Hydrogen-powered electric vehicles are set to replace Sheffield highway maintenance contractor Amey’s diesel vehicles.
The contractor currently has two electric vans and is planning to run another 15 electric vehicles as part of its commitment to reduce carbon emissions in the city.
The contractor is also trialling two vans that use a hydrogen fuel cell to extend the vehicles’ battery life to nearly 200 miles.
Councillor Bryan Lodge, the cabinet member for Environment and Street Scene, said: “It’s great to see that [Amey] is mirroring the council’s efforts to reduce carbon emissions in the city and clean up the air that we all breathe.”
The Streets Ahead contract, steered by Amey, will see the upgrade of the city’s roads, pavements, street lights and bridges on behalf of the council.
The plan has however come under fire as it has led to a number of trees in the city being cut down.
According to the city council, trees will only be replaced if they are either dead, dying, diseased, dangerous, damaging footpaths, private property or roads or obstructing pavements.
Tom Cullingford, Streets Ahead Environment Manager, said: “At the moment, there are only 20 to 30 hydrogen vehicles in the country and technology is at a very early stage.
“But the obvious benefit is that there are zero carbon emissions which will help improve the air quality in and around Sheffield.”
Hydrogen-powered vehicles could play a part in reducing levels of nitrous oxides and particulates as part of Sheffield’s commitment to an ‘Air Quality Management Zone.’

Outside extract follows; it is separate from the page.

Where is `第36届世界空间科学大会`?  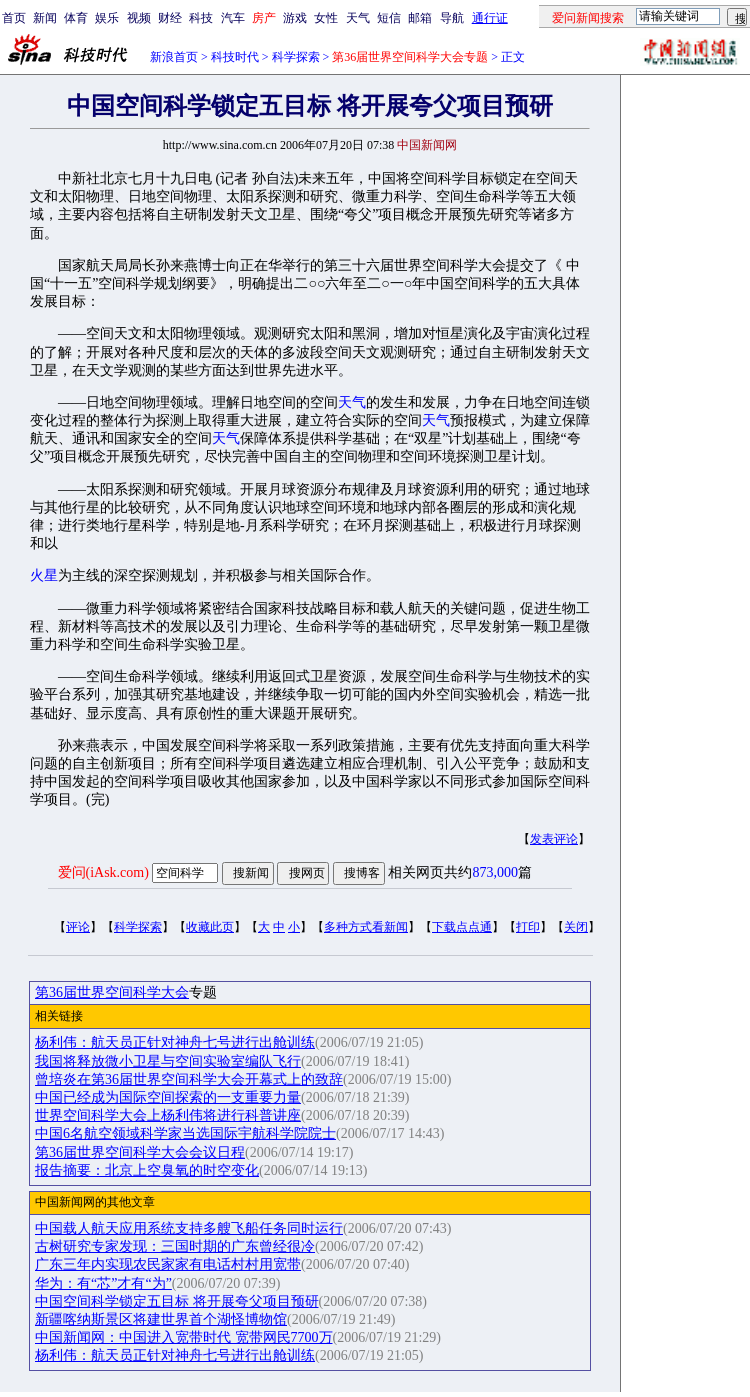 第36届世界空间科学大会 is located at coordinates (112, 992).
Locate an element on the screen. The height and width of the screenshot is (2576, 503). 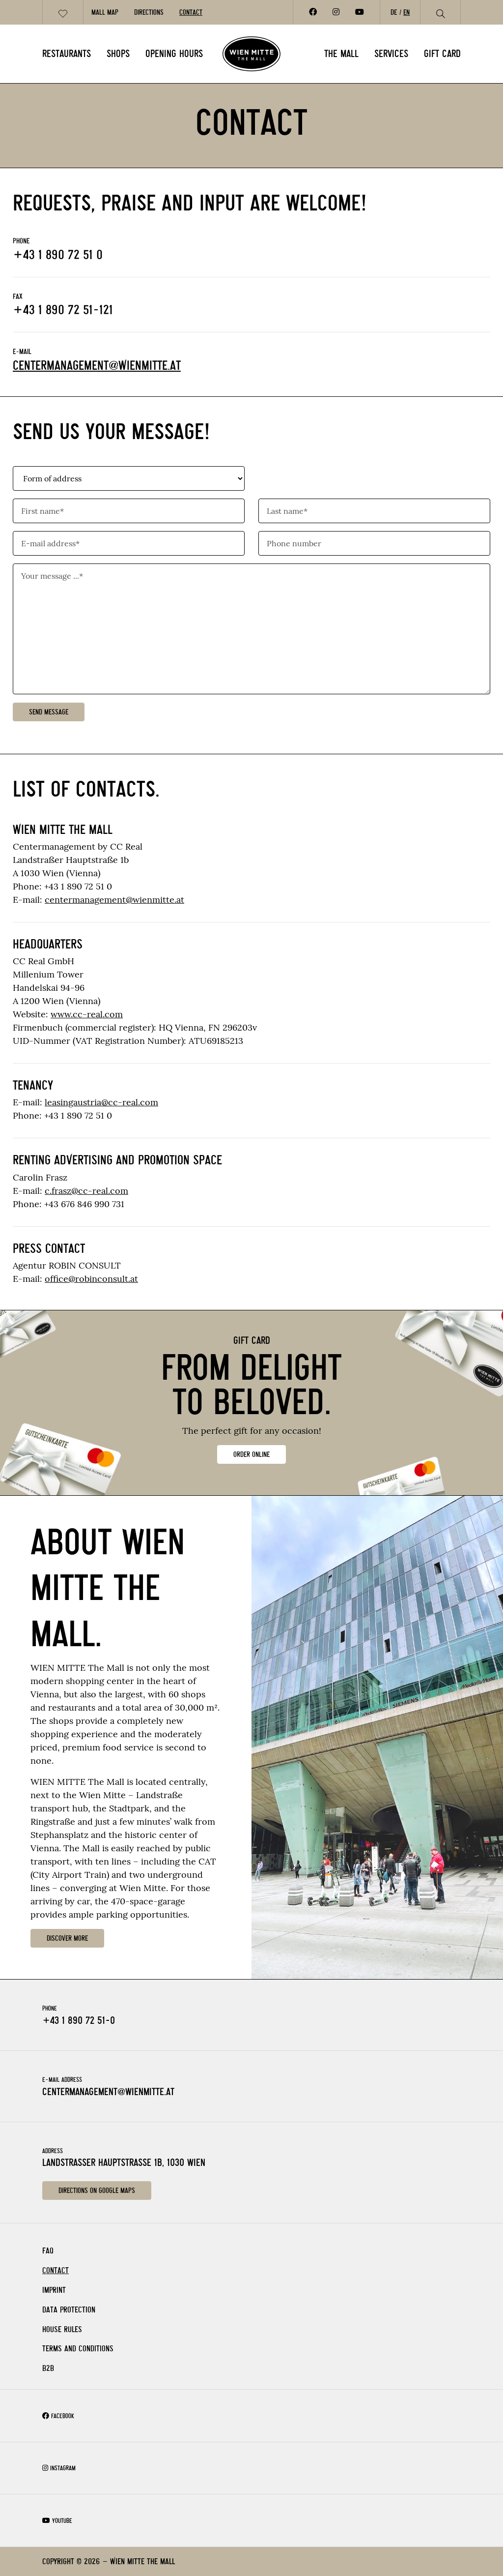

The city council also recently added five hydrogen-powered vehicles to its fleet following the launch of its clean air strategy.
Councillor Jack Scott, the cabinet member for Transport and Sustainability, said: “Our new, bold and ambitious plan makes clear that the council will lead by example.
“These vehicles prove we are serious about taking the decisive action we need to clean up our air and I am looking forward to further action in the near future.”